A Medical Device Daily

Varian (Palo Alto, California) reported expanding what it terms its “information-rich detection“ (IRD) portfolio by acquiring Fourier Transform mass spectrometry (FTMS) technology through its purchase of IonSpec (Lake Forest; California) for about $16 million in cash, including the pay-down of assumed debt.

Varian will make additional payments if FTMS products reach specified financial targets over a three-year period.

The acquisition would increase its participation in the study of proteins, nucleic acids and drug metabolites, Varian said. FTMS instruments are used in laboratories worldwide to discover the function and structural characterization of proteins and other biomolecules in various biological systems, providing knowledge of how cells work and how diseases evolve.

“FTMS is increasingly important because it offers the most accurate mass determination and the highest possible resolution of any type of MS instrument available today,“ Varian said in a statement.

“We are particularly excited about acquiring this technology because it will accelerate Varian's [IRD] product drive into life sciences research around the world,“ said Garry Rogerson, Varian president and CEO. “Additionally, FTMS technology complements our already strong range of nuclear magnetic resonance [NMR] products.“

The company's IRD portfolio includes NMR and MRI, MS and Fourier Transform-infrared (FT-IR) systems, acquired from Digilab (see below).

Digilab (Canton, Massachusetts), a developer of molecular spectroscopy systems and solutions, reported acquiring BioVisioN (Hanover, Germany), a developer of Peptidomics, an analytical peptide profiling and discovery technology for the development of substances and methods used to diagnose and treat diseases. Digilab said the acquisition accelerates its global reach into life science research and bio-analytical services.

“The acquisition of BioVisioN is one of several initiatives designed to assure our customers and partners that Digilab remains committed to its global vision to be 'Spectroscopy's leading light,'“ said Sidney Braginsky, CEO and chairman of Digilab.

The acquisition comes nearly a year and a half after Digilab sold its FTIR molecular spectroscopy assets to Varian for $14 million (Medical Device Daily, Sept. 16, 2004). Since then, the company says it has focused on re-entering the market with pre-analytical sample prep, bioinformatics and detection/analysis tools designed for research and diagnostics molecular spectroscopy applications, tools that will connect the company to disease management-focused in vitro diagnostics products at the point of care.

“We plan to integrate proprietary Digilab tools into research processes and, ultimately, disease management systems that establish new standards of care,“ said David Giddings, president and COO.

A developer of molecular spectroscopy systems, Digilab develops applications for the life sciences research and in vitro diagnostics. It reports that its work for the U.S. government in 1969 led to the development of the first commercial FTIR spectrometer. BioVisioN – calling itself the “Peptidomics“ company – develops bioinformatics tools used to qualify, quantify and sequence diagnostic and therapeutic biomarkers used to support pharmacogenomics approaches to personalized medicine. Its Differ-ential Peptide Display (DPD) bioinformatics software is used to facilitate peptide biomarker diagnostic and therapeutic discovery. In 1997, it spun off the Institut fur Peptidforschung (Hanover), a public institute for peptide research.

In other dealmaking news:

• EnXnet (Tulsa, Oklahoma) said that with BAHF (Plano, Texas), it will form a new company to combine and commercialize several intellectual properties focused on improved patient safety.

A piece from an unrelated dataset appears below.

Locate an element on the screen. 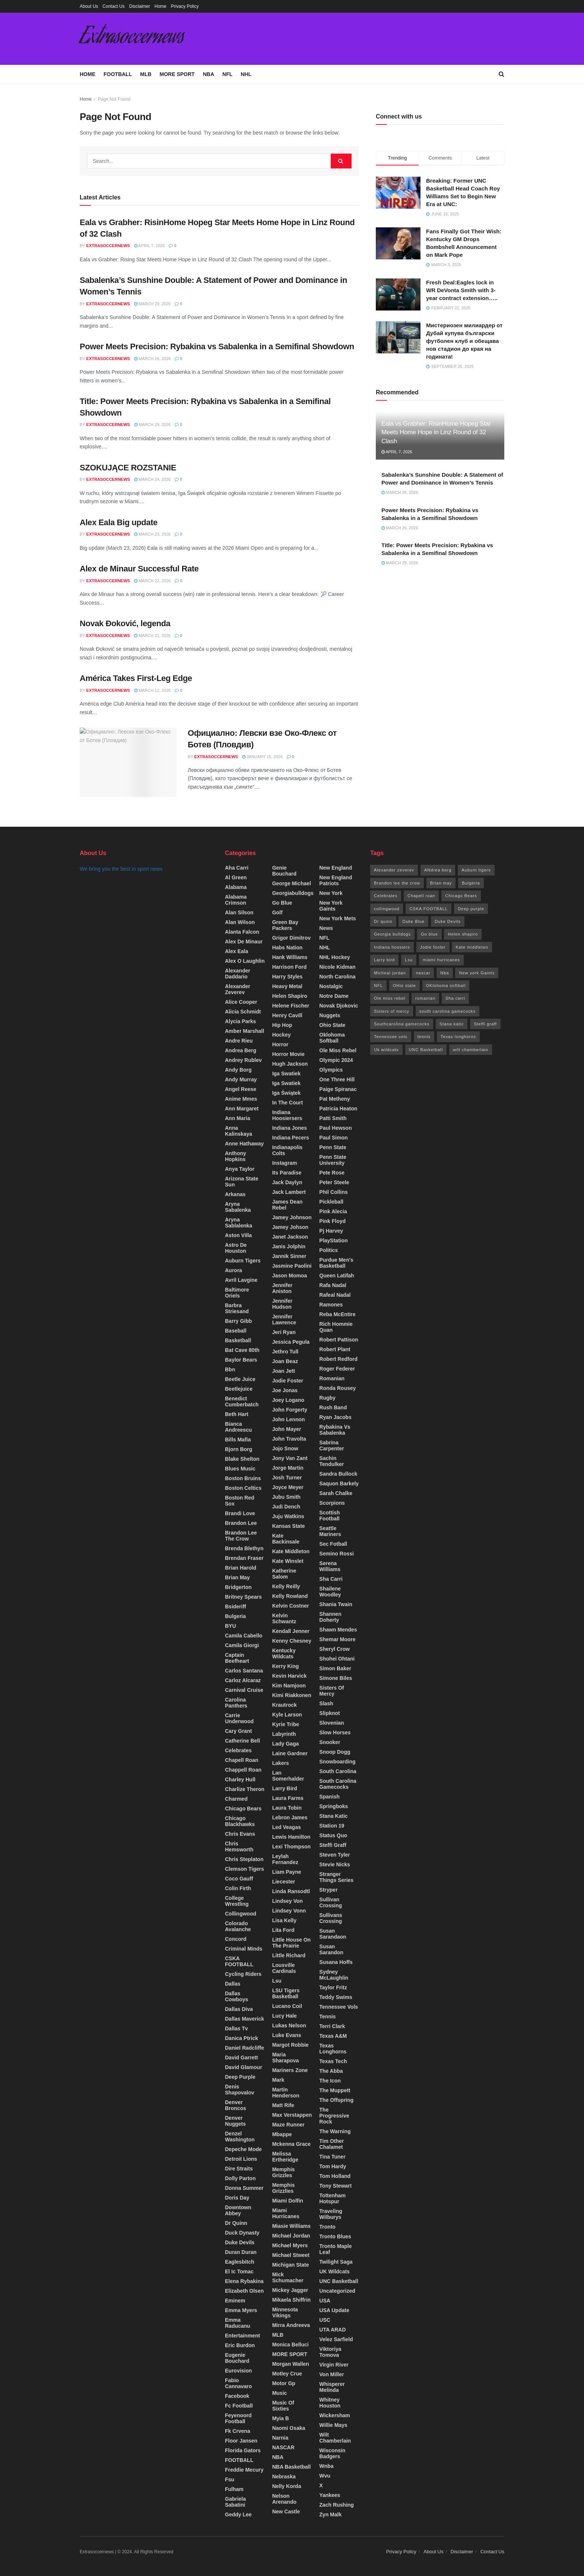 Image resolution: width=584 pixels, height=2576 pixels. Privacy Policy is located at coordinates (185, 6).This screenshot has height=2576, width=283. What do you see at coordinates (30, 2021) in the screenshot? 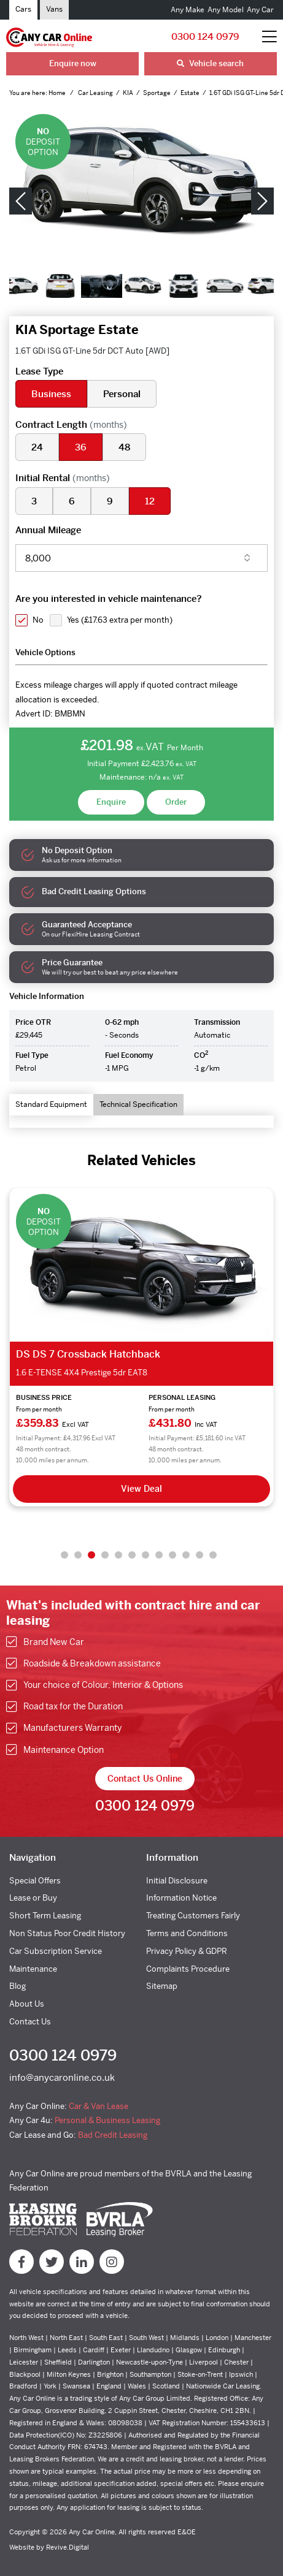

Each company will contribute pertinent technologies to the new company for applications in the medical industry. BAHF will be responsible for funding the new company, with EnXnet retaining a 25% equity interest in this venture.

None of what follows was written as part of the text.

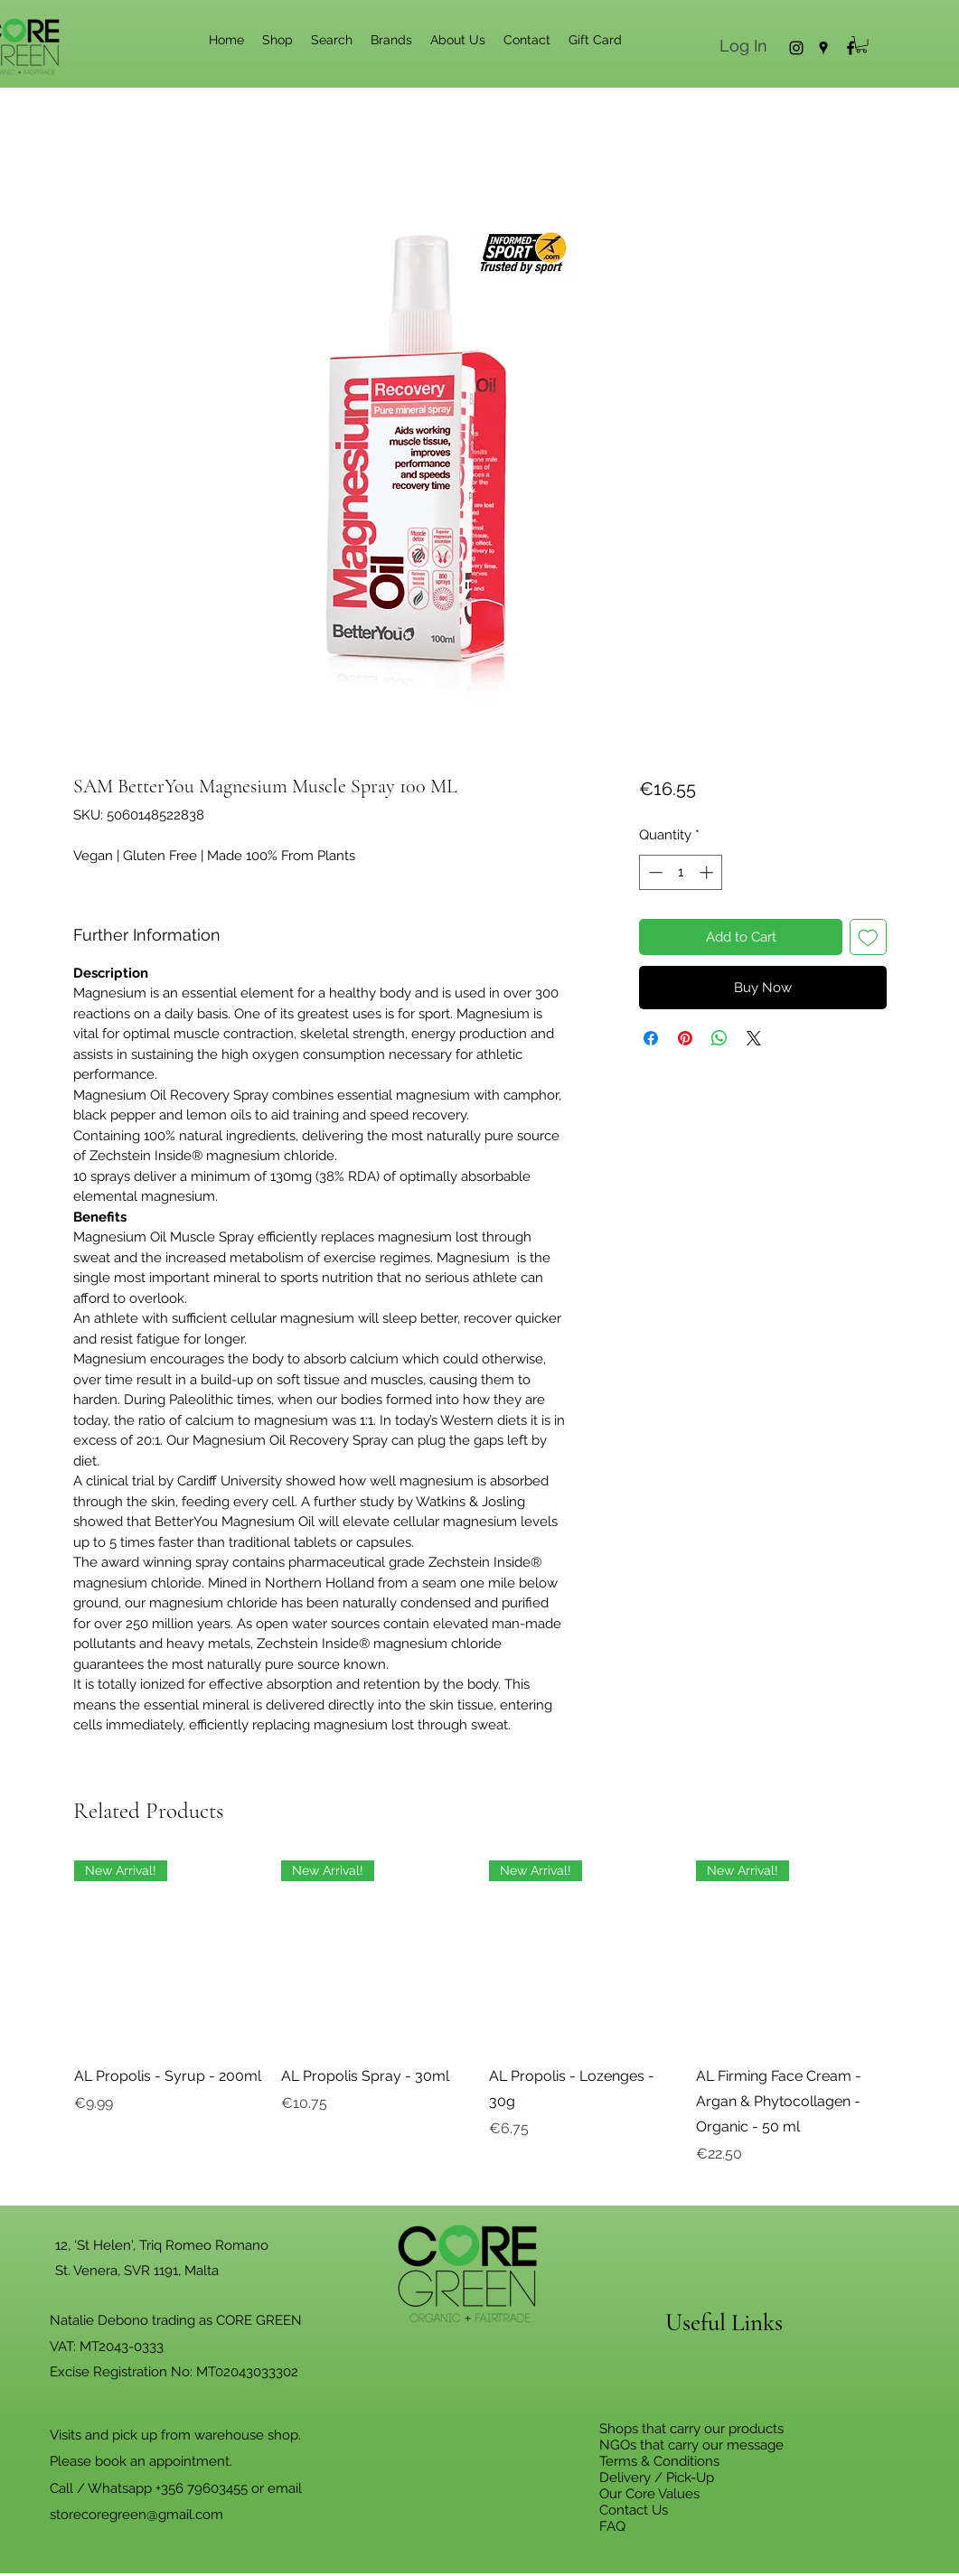 The height and width of the screenshot is (2576, 959). Describe the element at coordinates (754, 1038) in the screenshot. I see `[Share on X]` at that location.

Fresenius Medical Care North America (Lexington, Massachusetts) reported that in connection with the previously announced tender offer and consent solicitation by Florence Acquisition, an indirect subsidiary of Fres-enius Medical Care AG & Co., for the $159,685,000 of 9% senior subordinated notes, due 2011, of Renal Care Group (Nashville, Tennessee), Florence is further extending the tender offer expiration to 5 p.m., EST, March 14. Purchase of the notes is being made in connection with the pending acquisition of Renal Care Group and its subsidiaries by FMC, that deal first unveiled last May (Medical Device Daily, May, 5, 2005).

The consideration to be paid for the notes would have been $1,101.90 per $1,000 principal amount of the notes, calculated on the basis of the yield to maturity on the 4.25% U.S. Treasury note, due Oct. 31, 2007, as of 10 a.m. EST on the price determination date of Feb. 10.

As a result of the extension, the consideration will be calculated using a new price determination date of Feb. 28, the 10th business day preceding the scheduled expiration date, recalculated as of 10 a.m. EST on Feb. 28.

As of 5 p.m. EST on Feb. 24, 99.87% of the outstanding aggregate principal amount of the notes had been tendered, Fresenius reported.